### EXERCISE REQUIREMENTS
Please give the listing again in full, leaving out its images.

### EXCERPTED DATA
══════════

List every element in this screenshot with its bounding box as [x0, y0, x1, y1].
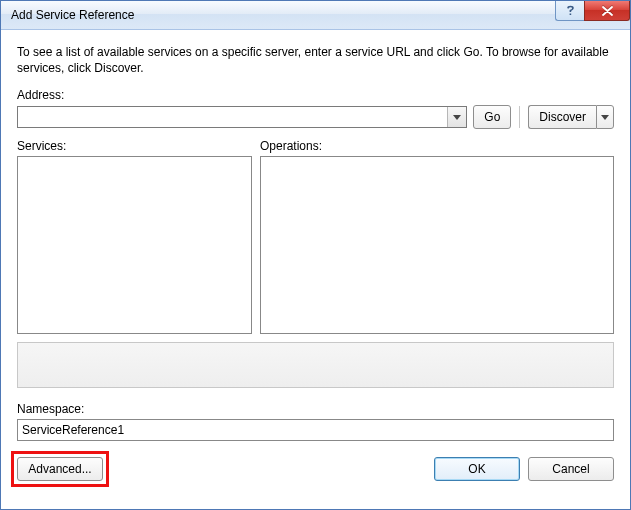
status-area	[17, 342, 614, 388]
services-label: Services:	[17, 139, 252, 153]
chevron-down-icon	[601, 115, 609, 120]
separator	[519, 106, 520, 128]
client-area: To see a list of available services on a…	[1, 30, 630, 509]
help-button[interactable]	[555, 1, 584, 21]
operations-listbox[interactable]	[260, 156, 614, 334]
address-input[interactable]	[18, 107, 447, 127]
services-listbox[interactable]	[17, 156, 252, 334]
button-row: Advanced... OK Cancel	[17, 457, 614, 481]
chevron-down-icon	[453, 115, 461, 120]
discover-button[interactable]: Discover	[528, 105, 596, 129]
address-label: Address:	[17, 88, 614, 102]
address-row: Go Discover	[17, 105, 614, 129]
lists-row: Services: Operations:	[17, 139, 614, 334]
address-combobox[interactable]	[17, 106, 467, 128]
operations-column: Operations:	[260, 139, 614, 334]
services-column: Services:	[17, 139, 252, 334]
operations-label: Operations:	[260, 139, 614, 153]
titlebar: Add Service Reference	[1, 1, 630, 30]
namespace-input[interactable]	[17, 419, 614, 441]
discover-dropdown-button[interactable]	[596, 105, 614, 129]
ok-button[interactable]: OK	[434, 457, 520, 481]
help-icon	[566, 5, 575, 16]
cancel-button[interactable]: Cancel	[528, 457, 614, 481]
address-dropdown-button[interactable]	[447, 107, 466, 127]
close-icon	[602, 6, 613, 16]
instructions-text: To see a list of available services on a…	[17, 44, 614, 76]
window-title: Add Service Reference	[11, 8, 555, 22]
add-service-reference-dialog: Add Service Reference To see a list of a…	[0, 0, 631, 510]
titlebar-controls	[555, 1, 630, 21]
close-button[interactable]	[584, 1, 630, 21]
go-button[interactable]: Go	[473, 105, 511, 129]
namespace-label: Namespace:	[17, 402, 614, 416]
discover-split-button: Discover	[528, 105, 614, 129]
advanced-button[interactable]: Advanced...	[17, 457, 103, 481]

══════════

### RESPONSE BELOW
List every element in this screenshot with its bounding box as [x0, y0, x1, y1].
status-area	[17, 342, 614, 388]
services-label: Services:	[17, 139, 252, 153]
chevron-down-icon	[601, 115, 609, 120]
separator	[519, 106, 520, 128]
client-area: To see a list of available services on a…	[1, 30, 630, 509]
help-button[interactable]	[555, 1, 584, 21]
operations-listbox[interactable]	[260, 156, 614, 334]
address-input[interactable]	[18, 107, 447, 127]
services-listbox[interactable]	[17, 156, 252, 334]
button-row: Advanced... OK Cancel	[17, 457, 614, 481]
chevron-down-icon	[453, 115, 461, 120]
discover-button[interactable]: Discover	[528, 105, 596, 129]
address-label: Address:	[17, 88, 614, 102]
address-row: Go Discover	[17, 105, 614, 129]
lists-row: Services: Operations:	[17, 139, 614, 334]
address-combobox[interactable]	[17, 106, 467, 128]
operations-column: Operations:	[260, 139, 614, 334]
services-column: Services:	[17, 139, 252, 334]
operations-label: Operations:	[260, 139, 614, 153]
titlebar: Add Service Reference	[1, 1, 630, 30]
namespace-input[interactable]	[17, 419, 614, 441]
discover-dropdown-button[interactable]	[596, 105, 614, 129]
ok-button[interactable]: OK	[434, 457, 520, 481]
help-icon	[566, 5, 575, 16]
cancel-button[interactable]: Cancel	[528, 457, 614, 481]
address-dropdown-button[interactable]	[447, 107, 466, 127]
close-icon	[602, 6, 613, 16]
instructions-text: To see a list of available services on a…	[17, 44, 614, 76]
window-title: Add Service Reference	[11, 8, 555, 22]
add-service-reference-dialog: Add Service Reference To see a list of a…	[0, 0, 631, 510]
titlebar-controls	[555, 1, 630, 21]
close-button[interactable]	[584, 1, 630, 21]
go-button[interactable]: Go	[473, 105, 511, 129]
namespace-label: Namespace:	[17, 402, 614, 416]
discover-split-button: Discover	[528, 105, 614, 129]
advanced-button[interactable]: Advanced...	[17, 457, 103, 481]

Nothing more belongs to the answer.